What this task involves: Transcribe exactly, leaving out pictures, the lines from the one that holds "svetainės funkcionalumą" through the end of the data below, including both end lines and no others.

Study material:
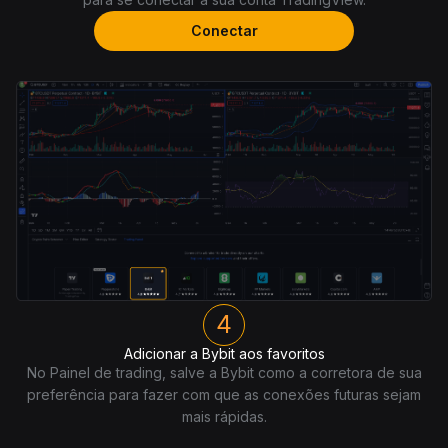
Conectar
4
Adicionar a Bybit aos favoritos
No Painel de trading, salve a Bybit como a corretora de sua
preferência para fazer com que as conexões futuras sejam
mais rápidas.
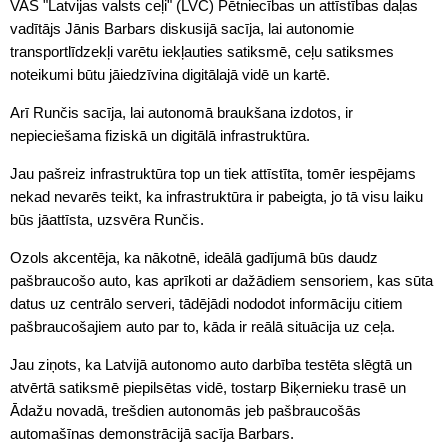
VAS "Latvijas valsts ceļi" (LVC) Pētniecības un attīstības daļas
vadītājs Jānis Barbars diskusijā sacīja, lai autonomie
transportlīdzekļi varētu iekļauties satiksmē, ceļu satiksmes
noteikumi būtu jāiedzīvina digitālajā vidē un kartē.
Arī Runčis sacīja, lai autonomā braukšana izdotos, ir
nepieciešama fiziskā un digitālā infrastruktūra.
Jau pašreiz infrastruktūra top un tiek attīstīta, tomēr iespējams
nekad nevarēs teikt, ka infrastruktūra ir pabeigta, jo tā visu laiku
būs jāattīsta, uzsvēra Runčis.
Ozols akcentēja, ka nākotnē, ideālā gadījumā būs daudz
pašbraucošo auto, kas aprīkoti ar dažādiem sensoriem, kas sūta
datus uz centrālo serveri, tādējādi nododot informāciju citiem
pašbraucošajiem auto par to, kāda ir reālā situācija uz ceļa.
Jau ziņots, ka Latvijā autonomo auto darbība testēta slēgtā un
atvērtā satiksmē piepilsētas vidē, tostarp Biķernieku trasē un
Ādažu novadā, trešdien autonomās jeb pašbraucošās
automašīnas demonstrācijā sacīja Barbars.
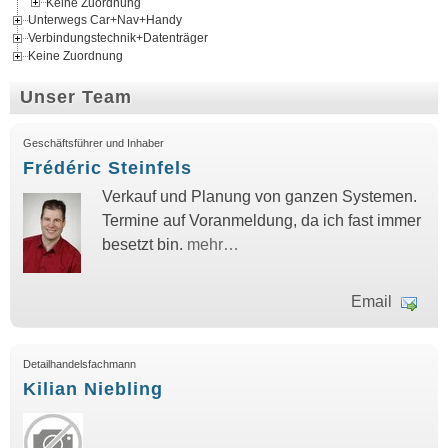
Keine Zuordnung
Unterwegs Car+Nav+Handy
Verbindungstechnik+Datenträger
Keine Zuordnung
Unser Team
Geschäftsführer und Inhaber
Frédéric Steinfels
Verkauf und Planung von ganzen Systemen.
Termine auf Voranmeldung, da ich fast immer
besetzt bin.
mehr…
Email
Detailhandelsfachmann
Kilian Niebling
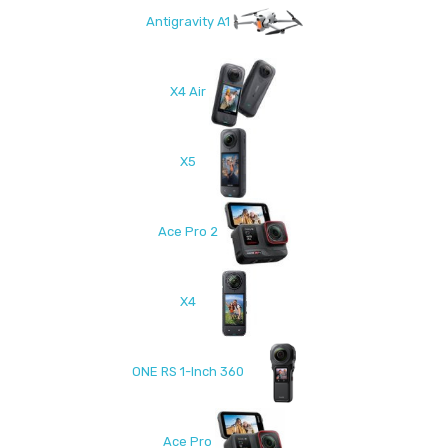
Antigravity A1
X4 Air
X5
Ace Pro 2
X4
ONE RS 1-Inch 360
Ace Pro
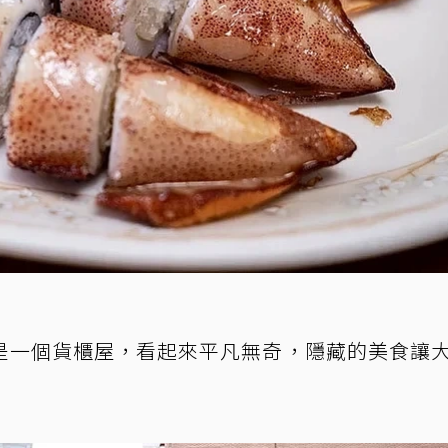
是一個貨櫃屋，看起來平凡無奇，隱藏的美食讓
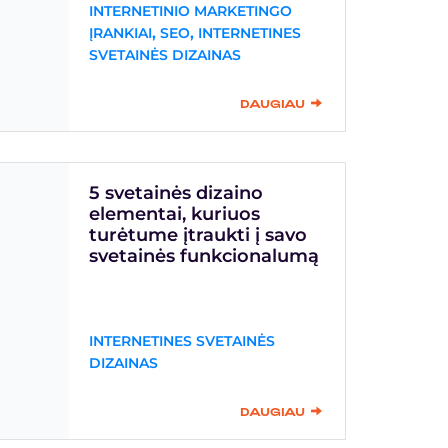
INTERNETINIO MARKETINGO
,
,
ĮRANKIAI
SEO
INTERNETINES
SVETAINĖS DIZAINAS
DAUGIAU
5 svetainės dizaino
elementai, kuriuos
turėtume įtraukti į savo
svetainės funkcionalumą
INTERNETINES SVETAINĖS
DIZAINAS
DAUGIAU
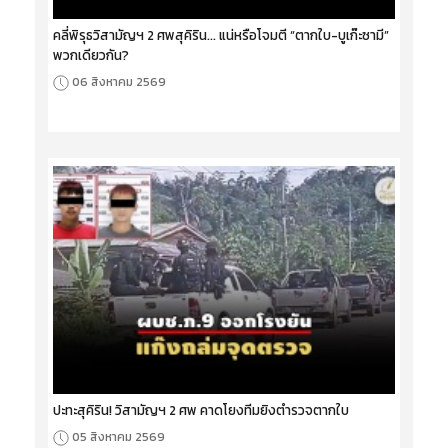
คลี่พิรุธวิสามัญฯ 2 ศพสุคิริน... แน่หรือโจมตี “ตากใบ-บูเก๊ะซามี”
พวกเดียวกัน?
06 สิงหาคม 2569
ปะทะสุคิริน! วิสามัญฯ 2 ศพ คาดโยงทีมยิงตำรวจตากใบ
05 สิงหาคม 2569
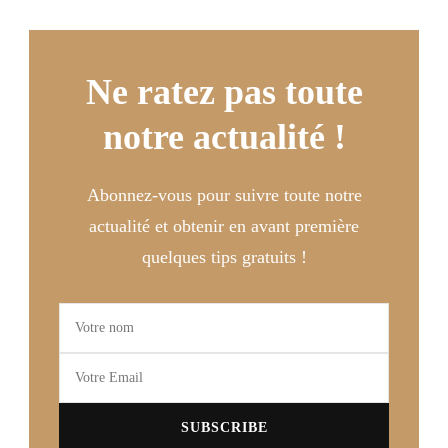
Ne ratez pas toute
notre actualité !
Abonnez-vous pour suivre toute notre
actualité et obtenir en avant première
quelques tips gratuits !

Task solution:
svetainės funkcionalumą
INTERNETINES SVETAINĖS
DIZAINAS
DAUGIAU
คลี่พิรุธวิสามัญฯ 2 ศพสุคิริน... แน่หรือโจมตี “ตากใบ-บูเก๊ะซามี”
พวกเดียวกัน?
06 สิงหาคม 2569
ปะทะสุคิริน! วิสามัญฯ 2 ศพ คาดโยงทีมยิงตำรวจตากใบ
05 สิงหาคม 2569
Ne ratez pas toute
notre actualité !
Abonnez-vous pour suivre toute notre
actualité et obtenir en avant première
quelques tips gratuits !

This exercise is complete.